◆ Prompt
Where a line in the records holds "Stop", count it once; return only the final number.

◆ Entries provided
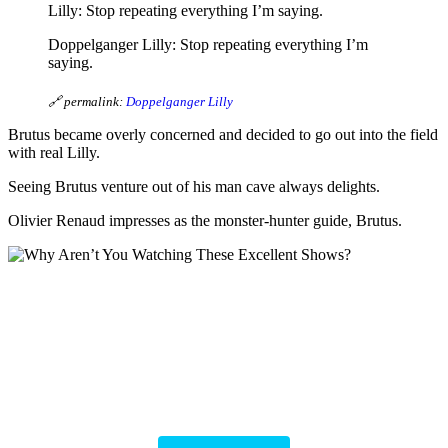
Lilly: Stop repeating everything I’m saying.
Doppelganger Lilly: Stop repeating everything I’m
saying.
🔗 permalink:
Doppelganger Lilly
Brutus became overly concerned and decided to go out into the field
with real Lilly.
Seeing Brutus venture out of his man cave always delights.
Olivier Renaud impresses as the monster-hunter guide, Brutus.
Why Aren’t You
Watching These
Excellent Shows?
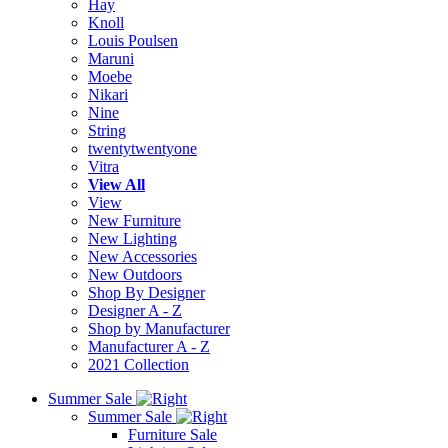
Hay
Knoll
Louis Poulsen
Maruni
Moebe
Nikari
Nine
String
twentytwentyone
Vitra
View All
View
New Furniture
New Lighting
New Accessories
New Outdoors
Shop By Designer
Designer A - Z
Shop by Manufacturer
Manufacturer A - Z
2021 Collection
Summer Sale
Summer Sale
Furniture Sale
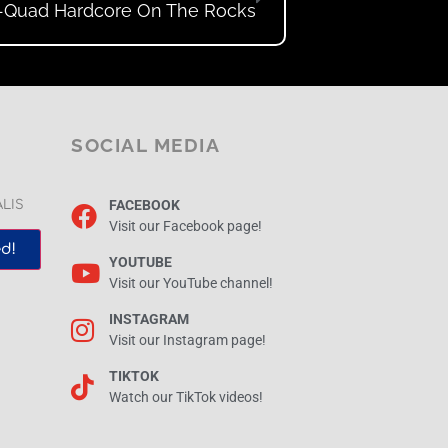
-Quad Hardcore On The Rocks
SOCIAL MEDIA
FACEBOOK
ALIS
Visit our Facebook page!
d!
YOUTUBE
Visit our YouTube channel!
INSTAGRAM
Visit our Instagram page!
TIKTOK
Watch our TikTok videos!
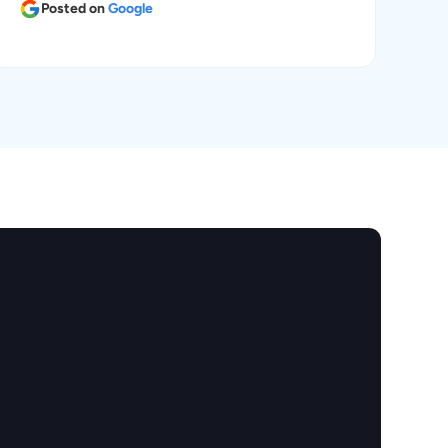
Posted on
Google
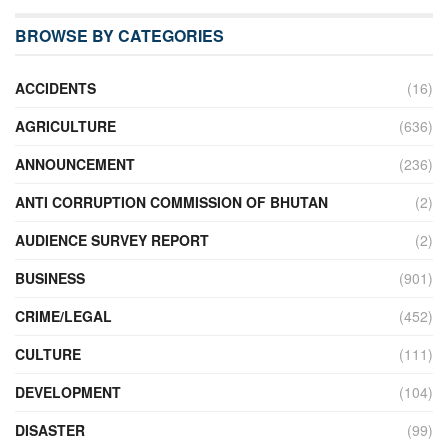
BROWSE BY CATEGORIES
ACCIDENTS
(16)
AGRICULTURE
(636)
ANNOUNCEMENT
(236)
ANTI CORRUPTION COMMISSION OF BHUTAN
(2)
AUDIENCE SURVEY REPORT
(2)
BUSINESS
(901)
CRIME/LEGAL
(452)
CULTURE
(111)
DEVELOPMENT
(104)
DISASTER
(99)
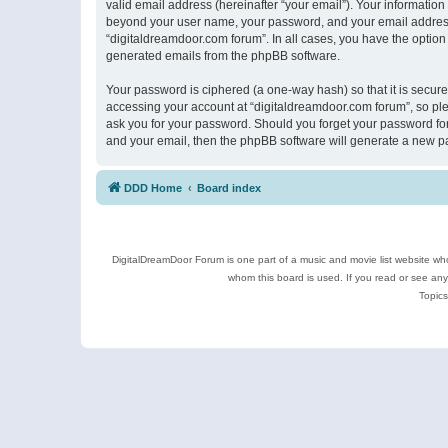
valid email address (hereinafter “your email”). Your information
beyond your user name, your password, and your email address r
“digitaldreamdoor.com forum”. In all cases, you have the option 
generated emails from the phpBB software.
Your password is ciphered (a one-way hash) so that it is secu
accessing your account at “digitaldreamdoor.com forum”, so plea
ask you for your password. Should you forget your password for
and your email, then the phpBB software will generate a new p
DDD Home
Board index
DigitalDreamDoor Forum is one part of a music and movie list website who
whom this board is used. If you read or see an
Topics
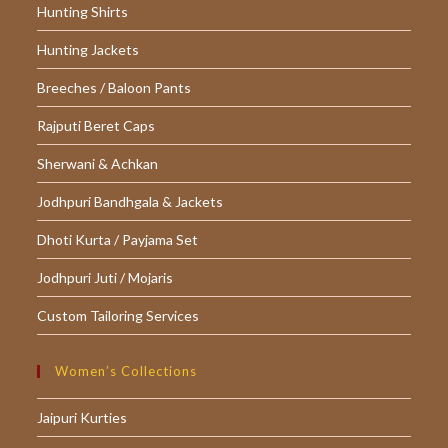
Hunting Shirts
Hunting Jackets
Breeches / Baloon Pants
Rajputi Beret Caps
Sherwani & Achkan
Jodhpuri Bandhgala & Jackets
Dhoti Kurta / Payjama Set
Jodhpuri Juti / Mojaris
Custom Tailoring Services
Women’s Collections
Jaipuri Kurties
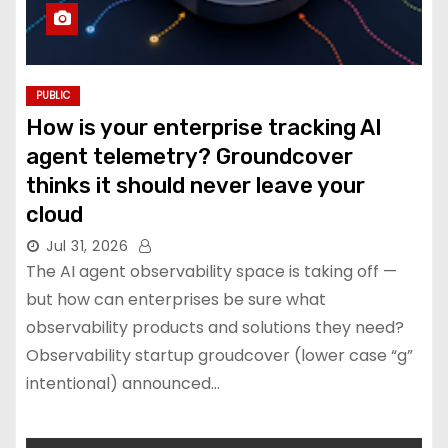
PUBLIC
How is your enterprise tracking AI
agent telemetry? Groundcover
thinks it should never leave your
cloud
Jul 31, 2026
The AI agent observability space is taking off —
but how can enterprises be sure what
observability products and solutions they need?
Observability startup groudcover (lower case “g”
intentional) announced…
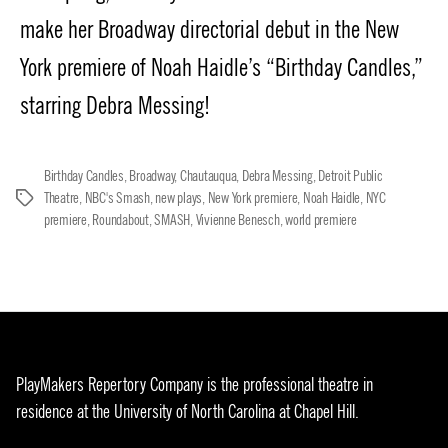
make her Broadway directorial debut in the New
York premiere of Noah Haidle’s “Birthday Candles,”
starring Debra Messing!
Birthday Candles
,
Broadway
,
Chautauqua
,
Debra Messing
,
Detroit Public
Theatre
,
NBC's Smash
,
new plays
,
New York premiere
,
Noah Haidle
,
NYC
Tags
premiere
,
Roundabout
,
SMASH
,
Vivienne Benesch
,
world premiere
PlayMakers Repertory Company is the professional theatre in
residence at the University of North Carolina at Chapel Hill.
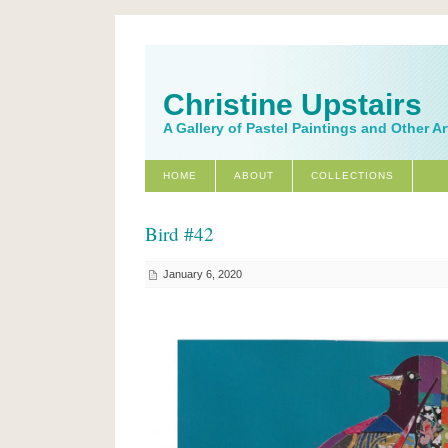
Christine Upstairs
A Gallery of Pastel Paintings and Other A
HOME
ABOUT
COLLECTIONS
Bird #42
January 6, 2020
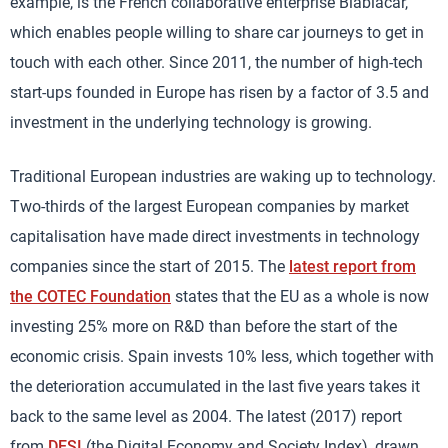
example, is the French collaborative enterprise Blablacar,
which enables people willing to share car journeys to get in
touch with each other. Since 2011, the number of high-tech
start-ups founded in Europe has risen by a factor of 3.5 and
investment in the underlying technology is growing.
Traditional European industries are waking up to technology.
Two-thirds of the largest European companies by market
capitalisation have made direct investments in technology
companies since the start of 2015. The
latest report from
the COTEC Foundation
states that the EU as a whole is now
investing 25% more on R&D than before the start of the
economic crisis. Spain invests 10% less, which together with
the deterioration accumulated in the last five years takes it
back to the same level as 2004. The latest (2017) report
from
DESI
(the Digital Economy and Society Index), drawn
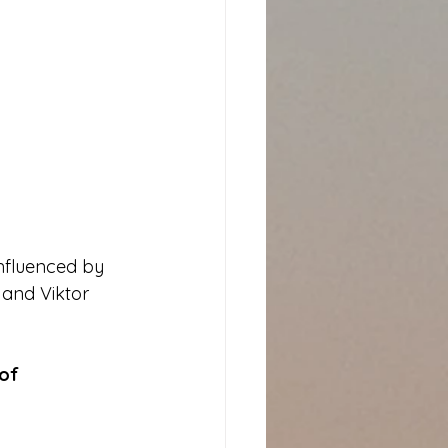
influenced by 
 and Viktor 
of 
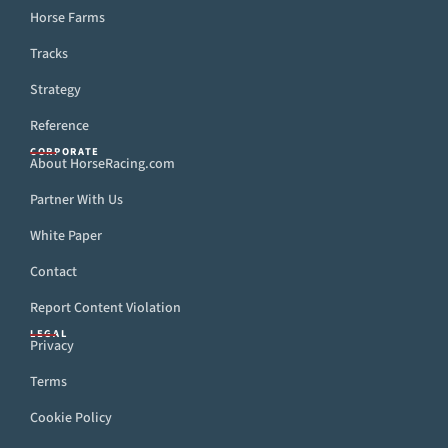
Horse Farms
Tracks
Strategy
Reference
CORPORATE
About HorseRacing.com
Partner With Us
White Paper
Contact
Report Content Violation
LEGAL
Privacy
Terms
Cookie Policy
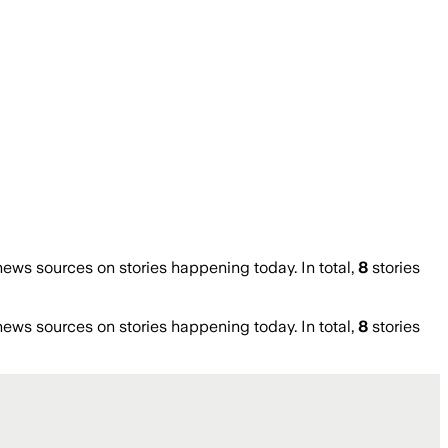
ws sources on stories happening today. In total,
8
stories
ws sources on stories happening today. In total,
8
stories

◆ Reply to the exercise
2